Tony Gowland will not go as far as to say PlayStation pushed him into his chosen career - "that came more down to Quake and Half-Life on PC", - but he does admit his nephews "thought I was a lot cooler when I was working on PlayStation games." Gowland, who currently works at indie developer Ant Workshop, is resolute when it comes to what PlayStation did for the wider industry, however. "It was the console that made gaming cool again, and that has never really gone away.
"On a personal level, I feel like the broad variety of weird and wonderful games that were around when I finally bought my own PlayStation has seeped into my professional life. Now I'm an indie and in charge of my own destiny and what I work on, I find myself wanting to make games that are a little bit unusual in some way. If someone from Sony ends up reading this, can you give me the Ape Escape licence please?"
It is unlikely Sony realised just how its move into gaming would change the landscape, and things have not always gone the Japanese giant's way. Both Microsoft with its Xbox consoles and, albeit temporarily, Nintendo with the Wii, have eaten into PlayStation's market share and helped expand gaming's mainstream appeal even further. However, as a trigger point - both for bringing fresh blood into the market, and for encouraging some of those gamers to make it their profession - that original PlayStation remains unbeatable.
"My brother and I were in foster care at the time, so we didn't really own anything of our own, but we did have an old NES to play with. When I saw the PlayStation for the first time, I remember being absolutely in awe," reminisces Steve Stewart, co-founder at indie studio Dreamloop Games. "I skipped over an entire few generations of gaming when I first picked up that odd-shaped controller.
"To this day, I have a PlayStation next to my TV. I suppose that's precisely the legacy of PlayStation. It came into my life as a kid, entertained, inspired, and found a way to stay. I think it will always manage to do so. It shaped me, in a lot of ways. From what I did for fun, to what I do for a living.
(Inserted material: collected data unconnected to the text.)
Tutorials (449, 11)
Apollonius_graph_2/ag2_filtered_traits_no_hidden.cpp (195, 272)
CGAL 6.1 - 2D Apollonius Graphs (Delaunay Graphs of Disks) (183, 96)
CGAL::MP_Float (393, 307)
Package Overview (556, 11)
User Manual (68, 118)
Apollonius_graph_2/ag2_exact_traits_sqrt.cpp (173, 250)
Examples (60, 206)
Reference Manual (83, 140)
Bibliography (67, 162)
I might even have the opportunity to shape it in return, as a developer."
Indeed, while those searching for its legacy might like to pin it down to mere mammoth sales and iconic IP, what the original PlayStation did for the games industry was help create a generation who wanted nothing more than to make games for Sony consoles. Not all would realise their dreams, but two decades on from the first PlayStation's debut, many of the gamers it drew in are now making their name on its successors. The original PlayStation Generation has returned. In fact, it never went away.